The new set of restrictions would expand previous rules put in place in August of 2021 by the Biden administration that banned Americans from investing in 59 Chinese firms, including a leading smart phone maker, Huawei. This order expanded one issued by the Trump administration in late 2020 targeting 31 companies. While a trend toward greater restrictions on military-related technology has been developing for three years, now restrictions appear to be spilling over into the broader technology space, which can be seen in the recent announcement by the US and Canadian governments banning the Chinese social media platform TikTok on all government mobile devices and a new US House bill proposed last week to ban the app for all Americans. Yesterday, the stock price of TikTok’s publicly traded competitor Snap, Inc., surged to a high of over 14% above its Friday closing price, possibly in response to this news.

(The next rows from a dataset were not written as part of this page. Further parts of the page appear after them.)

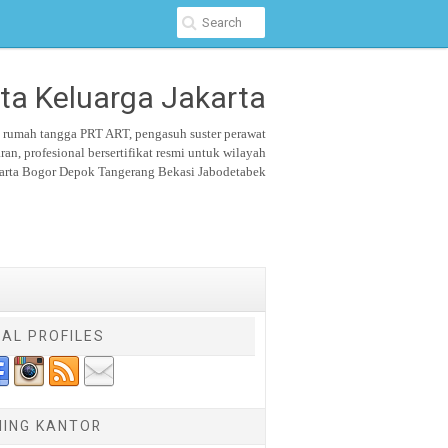
ta Keluarga Jakarta
u rumah tangga PRT ART, pengasuh suster
perawat
aran,
profesional bersertifikat resmi untuk wilayah
arta Bogor Depok Tangerang Bekasi Jabodetabek
IAL PROFILES
NING KANTOR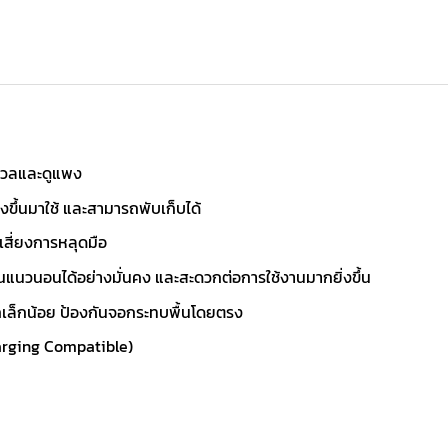
่มนวลและดูแพง
งขึ้นมาใช้ และสามารถพับเก็บได้
เสี่ยงการหลุดมือ
อในแนวนอนได้อย่างมั่นคง และสะดวกต่อการใช้งานมากยิ่งขึ้น
เล็กน้อย ป้องกันจอกระทบพื้นโดยตรง
harging Compatible)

Last week, the Biden administration announced export controls to several Chinese entities, including shipments to Inspur Group Co. and genetics firm BGI, citing US national security and foreign policy concerns, according to Bloomberg. The administration also added companies to its “Entity List” that are aiding China’s modernization of its military and providing support to Russia’s military. According to Bloomberg, Gina Raimondo, Head of the US Commerce Department stated, “There are times in America’s history of intense global competition with another superpower who does not share our values, this is one of those times.”
The White House has reportedly said that the new restrictions reported to Congress this week are specifically meant to be focused on those companies and entities that could benefit China’s military, and by extension, assistance to Russia’s invasion of Ukraine. For an increasing number of analysts, these recent moves are just the most recent sign of increasing restrictions on trade and geopolitical tensions between the US and China. While some foreign policy experts suggest China backing Russia with arms only risks increased sanctions from the US and would damage its reputation, it is evident that 2022 ushered in a geopolitical landscape where there is an increasing need to revisit old assumptions about international relations and their implications for investments.
As of 12/31/22, none of the securities mentioned were held in the Knowledge Leaders Strategy.